Queries that benefit from the primary key:
-- Exact prefix match on service + severity + time (fastest)
WHERE service = 'my-api' AND severity = 'error' AND timestamp > now() - INTERVAL 1 HOUR
-- Prefix match on service + time
WHERE service = 'my-api' AND timestamp > now() - INTERVAL 1 HOUR
-- Prefix match on service only
WHERE service = 'my-api'
INDEX idx_trace_id trace_id TYPE bloom_filter(0.01) GRANULARITY 1
INDEX idx_span_id span_id TYPE bloom_filter(0.01) GRANULARITY 1
INDEX idx_session_id session_id TYPE bloom_filter(0.01) GRANULARITY 1
Bloom filters enable fast point lookups on high-cardinality string columns. The 0.01 false positive rate means 1% of granules may be read unnecessarily — a good tradeoff for columns with millions of unique values.
Queries that benefit from bloom filters:
WHERE trace_id = 'abc-123'
WHERE session_id = 'sess-789'
WHERE span_id = 'span-001'
INDEX idx_message message TYPE tokenbf_v1(10240, 3, 0) GRANULARITY 1
The token bloom filter indexes individual tokens (words) in the message column. This enables substring-like search:
-- Token search (uses the index)
WHERE message LIKE '%timeout%'
WHERE hasToken(message, 'timeout')
PARTITION BY toDate(timestamp)
One partition per calendar day. Benefits:
- Time-range queries skip entire partitions for dates outside the range
- TTL cleanup drops entire partitions efficiently (no row-by-row deletion)
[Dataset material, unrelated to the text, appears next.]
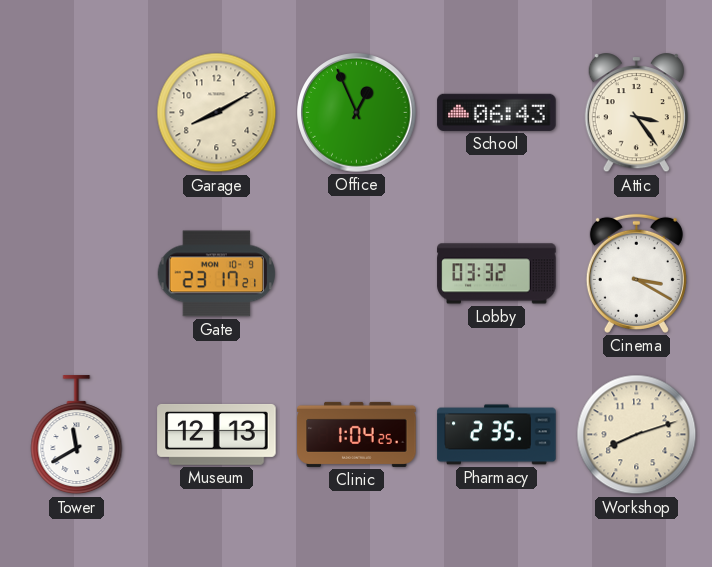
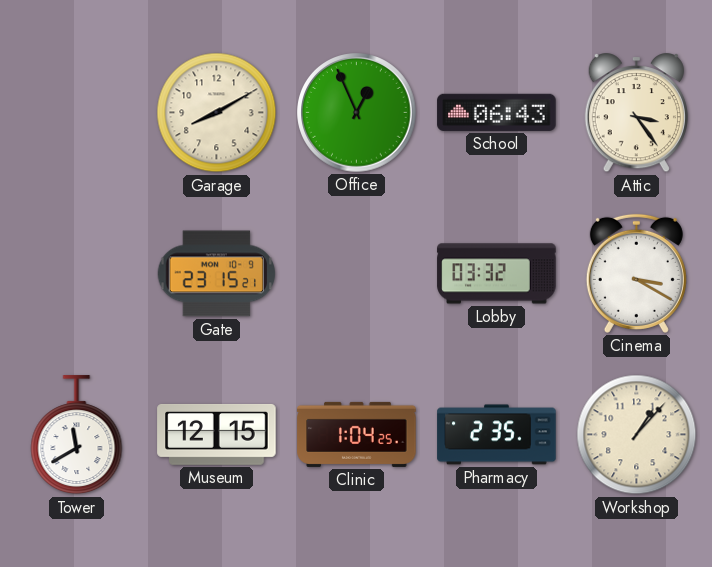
Gate: 23:17 -> 23:15
Museum: 12:13 -> 12:15
Workshop: 8:12 -> 1:07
- Backup/restore can operate on individual day partitions
Columns marked LowCardinality(String) use dictionary encoding. ClickHouse maintains a dictionary of unique values and stores integer indexes instead of the full string. This dramatically reduces storage for columns with fewer than ~10,000 unique values:
service — typically 10-100 unique services
environment — 3-5 values
severity — 6 values
category — 10-20 values
kind — 5-10 values
http_method — 9 values (GET, POST, PUT, DELETE, PATCH, HEAD, OPTIONS, TRACE, CONNECT)
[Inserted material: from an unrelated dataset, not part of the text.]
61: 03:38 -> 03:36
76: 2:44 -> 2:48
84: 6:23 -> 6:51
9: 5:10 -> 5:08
error_type — typically 20-100 unique error classes
sdk_name, sdk_version, sdk_language — handful of values
Typical compression ratios for observability data in ClickHouse:
| Column | Raw Size | Compressed | Ratio |
|---|
timestamp | 8 bytes/row | ~0.5 bytes/row | 16x |
service (LowCardinality) | ~20 bytes/row | ~0.1 bytes/row | 200x |
severity (LowCardinality) | ~5 bytes/row | ~0.05 bytes/row | 100x |
message | ~100 bytes/row | ~30 bytes/row | 3x |
trace_id | 36 bytes/row | ~5 bytes/row | 7x |
| Overall | ~500 bytes/row | ~50 bytes/row | 10x |
At 10x compression, 1 billion events (~500 GB raw) fits in ~50 GB of disk.